I am trying to get something like what the smoothScatter
function does, only in ggplot. I have figured out everything except for plotting the N most sparse points. Can anyone help me with this?
library(grDevices)
library(ggplot2)
# Make two new devices
dev.new()
dev1 <- dev.cur()
dev.new()
dev2 <- dev.cur()
# Make some data that needs to be plotted on log scales
mydata <- data.frame(x=exp(rnorm(10000)), y=exp(rnorm(10000)))
# Plot the smoothScatter version
dev.set(dev1)
with(mydata, smoothScatter(log10(y)~log10(x)))
# Plot the ggplot version
dev.set(dev2)
ggplot(mydata) + aes(x=x, y=y) + scale_x_log10() + scale_y_log10() +
stat_density2d(geom="tile", aes(fill=..density..^0.25), contour=FALSE) +
scale_fill_gradientn(colours = colorRampPalette(c("white", blues9))(256))
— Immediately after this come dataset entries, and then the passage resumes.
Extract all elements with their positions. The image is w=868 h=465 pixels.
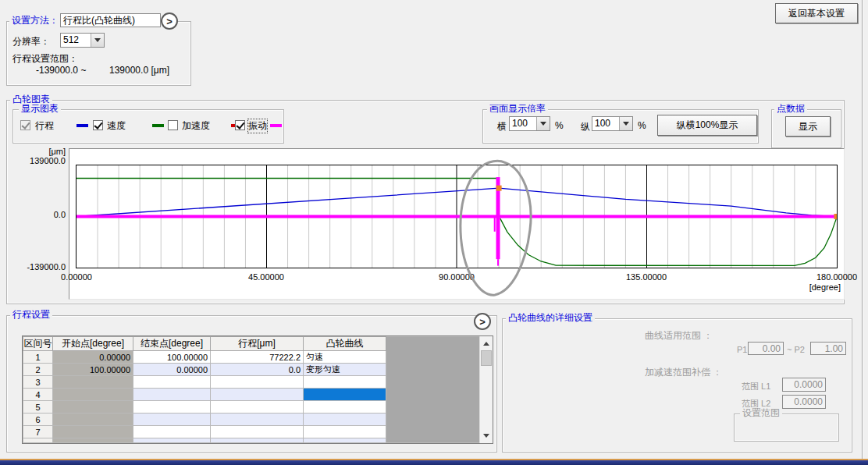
stroke-settings-title: 行程设置 xyxy=(10,310,52,320)
horizontal-zoom-select[interactable]: 100 xyxy=(509,116,550,131)
header-section-no: 区间号 xyxy=(23,337,53,351)
setting-method-field[interactable]: 行程比(凸轮曲线) xyxy=(60,13,161,27)
end-point-cell[interactable] xyxy=(133,376,211,389)
vertical-zoom-select[interactable]: 100 xyxy=(592,116,633,131)
back-to-basic-settings-button[interactable]: 返回基本设置 xyxy=(775,3,858,23)
cam-chart-canvas xyxy=(76,165,837,268)
stroke-color-swatch xyxy=(76,124,88,127)
x-axis-unit: [degree] xyxy=(770,282,841,292)
start-point-cell xyxy=(53,376,133,389)
speed-checkbox[interactable] xyxy=(93,120,103,130)
header-start-point: 开始点[degree] xyxy=(53,337,133,351)
stroke-checkbox-label: 行程 xyxy=(35,119,54,133)
chevron-down-icon[interactable] xyxy=(91,34,104,47)
speed-checkbox-label: 速度 xyxy=(107,119,126,133)
accel-comp-label: 加减速范围补偿 ： xyxy=(645,366,722,379)
zoom-group-title: 画面显示倍率 xyxy=(487,104,548,114)
speed-color-swatch xyxy=(152,124,164,127)
set-range-label: 设置范围 xyxy=(740,408,782,418)
acceleration-checkbox-label: 加速度 xyxy=(182,119,210,133)
start-point-cell: 0.00000 xyxy=(53,351,133,364)
start-point-cell xyxy=(53,389,133,401)
vertical-zoom-unit: % xyxy=(638,120,646,131)
x-tick-180: 180.00000 xyxy=(802,272,868,282)
cam-curve-cell[interactable]: 变形匀速 xyxy=(304,364,386,376)
window-right-edge-highlight xyxy=(863,0,863,459)
curve-detail-title: 凸轮曲线的详细设置 xyxy=(506,313,595,323)
cam-curve-cell[interactable] xyxy=(304,426,386,438)
stroke-cell[interactable] xyxy=(211,376,304,389)
resolution-value: 512 xyxy=(61,34,91,47)
stroke-cell[interactable] xyxy=(211,426,304,438)
chevron-down-icon[interactable] xyxy=(619,117,632,130)
horizontal-zoom-value: 100 xyxy=(510,117,536,130)
row-number-cell[interactable]: 3 xyxy=(23,376,53,389)
start-point-cell: 100.00000 xyxy=(53,364,133,376)
row-number-cell[interactable]: 6 xyxy=(23,414,53,426)
cam-curve-cell[interactable] xyxy=(304,401,386,414)
acceleration-checkbox[interactable] xyxy=(168,120,178,130)
fit-100-percent-button[interactable]: 纵横100%显示 xyxy=(657,115,757,136)
stroke-cell[interactable]: 77222.2 xyxy=(211,351,304,364)
range-l1-field: 0.0000 xyxy=(782,378,826,392)
method-expand-button[interactable]: > xyxy=(161,12,178,30)
window-bottom-edge xyxy=(0,459,868,465)
end-point-cell[interactable]: 100.00000 xyxy=(133,351,211,364)
row-number-cell[interactable]: 7 xyxy=(23,426,53,438)
start-point-cell xyxy=(53,426,133,438)
p2-field: 1.00 xyxy=(810,342,846,355)
chevron-right-icon: > xyxy=(479,316,486,328)
point-data-show-button[interactable]: 显示 xyxy=(785,116,831,137)
y-axis-min-label: -139000.0 xyxy=(5,262,66,272)
x-tick-0: 0.00000 xyxy=(41,272,112,282)
x-tick-135: 135.00000 xyxy=(611,272,681,282)
row-number-cell[interactable]: 4 xyxy=(23,389,53,401)
range-l2-field: 0.0000 xyxy=(782,395,826,409)
stroke-range-max: 139000.0 [μm] xyxy=(109,65,169,76)
chevron-right-icon: > xyxy=(166,16,173,27)
row-number-cell[interactable]: 5 xyxy=(23,401,53,414)
row-number-cell[interactable]: 1 xyxy=(23,351,53,364)
display-chart-title: 显示图表 xyxy=(19,104,61,114)
scroll-up-icon[interactable] xyxy=(481,338,492,349)
cam-curve-cell-selected[interactable] xyxy=(304,389,386,401)
start-point-cell xyxy=(53,414,133,426)
scrollbar-thumb[interactable] xyxy=(481,350,492,366)
y-axis-max-label: 139000.0 xyxy=(5,156,66,165)
range-l1-label: 范围 L1 xyxy=(742,381,770,392)
end-point-cell[interactable] xyxy=(133,414,211,426)
tilde-p2-label: ~ P2 xyxy=(787,345,805,354)
stroke-settings-expand-button[interactable]: > xyxy=(474,313,491,330)
resolution-label: 分辨率： xyxy=(12,35,50,48)
resolution-select[interactable]: 512 xyxy=(60,33,105,48)
stroke-settings-table: 区间号 开始点[degree] 结束点[degree] 行程[μm] 凸轮曲线 … xyxy=(22,335,493,444)
end-point-cell[interactable] xyxy=(133,426,211,438)
y-axis-unit: [μm] xyxy=(5,147,66,156)
stroke-checkbox xyxy=(20,120,30,130)
stroke-cell[interactable]: 0.0 xyxy=(211,364,304,376)
row-number-cell[interactable]: 2 xyxy=(23,364,53,376)
end-point-cell[interactable] xyxy=(133,389,211,401)
x-tick-45: 45.00000 xyxy=(231,272,301,282)
vibration-checkbox[interactable] xyxy=(235,120,245,130)
cam-curve-cell[interactable] xyxy=(304,414,386,426)
stroke-cell[interactable] xyxy=(211,389,304,401)
scroll-down-icon[interactable] xyxy=(481,430,492,441)
cam-chart-plot-area xyxy=(76,165,838,268)
horizontal-zoom-unit: % xyxy=(555,120,564,131)
stroke-table: 区间号 开始点[degree] 结束点[degree] 行程[μm] 凸轮曲线 … xyxy=(23,336,480,443)
end-point-cell[interactable] xyxy=(133,401,211,414)
table-vertical-scrollbar[interactable] xyxy=(479,336,493,443)
end-point-cell[interactable]: 0.00000 xyxy=(133,364,211,376)
header-stroke: 行程[μm] xyxy=(211,337,304,351)
chevron-down-icon[interactable] xyxy=(536,117,550,130)
table-header-row: 区间号 开始点[degree] 结束点[degree] 行程[μm] 凸轮曲线 xyxy=(23,337,480,351)
stroke-cell[interactable] xyxy=(211,414,304,426)
cam-curve-cell[interactable] xyxy=(304,376,386,389)
curve-range-label: 曲线适用范围 ： xyxy=(645,329,713,343)
vertical-zoom-label: 纵 xyxy=(581,120,590,133)
stroke-cell[interactable] xyxy=(211,401,304,414)
stroke-range-min: -139000.0 ~ xyxy=(36,65,86,76)
cam-curve-cell[interactable]: 匀速 xyxy=(304,351,386,364)
y-axis-zero-label: 0.0 xyxy=(5,210,66,219)
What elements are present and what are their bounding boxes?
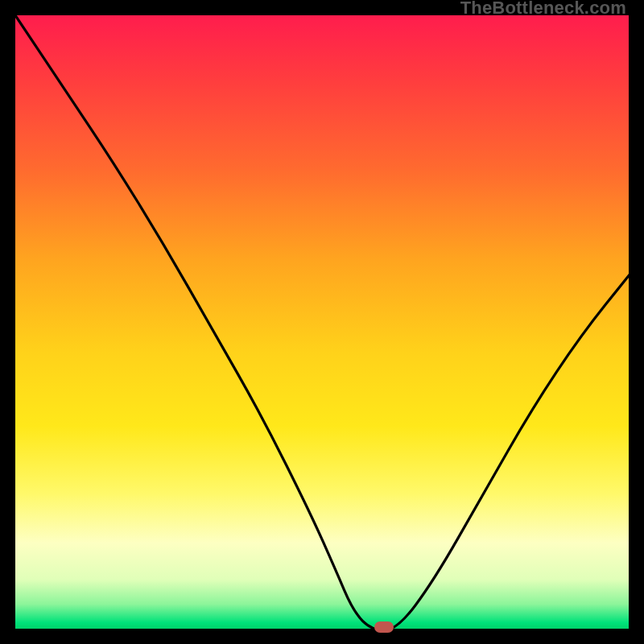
watermark-label: TheBottleneck.com [460, 0, 626, 19]
plot-area [14, 14, 630, 630]
chart-wrapper: TheBottleneck.com [0, 0, 644, 644]
bottleneck-curve [15, 15, 630, 630]
optimum-marker [374, 621, 394, 633]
Notice how in the base graphics version, the 100 most "sparse" points are plotted over the smoothed density plot. Sparseness is defined by the value of the kernel density estimate at the point's coordinate, and importantly, the kernel density estimate is calculated after the log transform (or whatever other coordinate transform). I can plot all points by adding + geom_point(size=0.5)
, but I only want the sparse ones.
Is there any way to accomplish this with ggplot? There are really two parts to this. The first is to figure out what the outliers are after coordinate transforms, and the second is to plot only those points.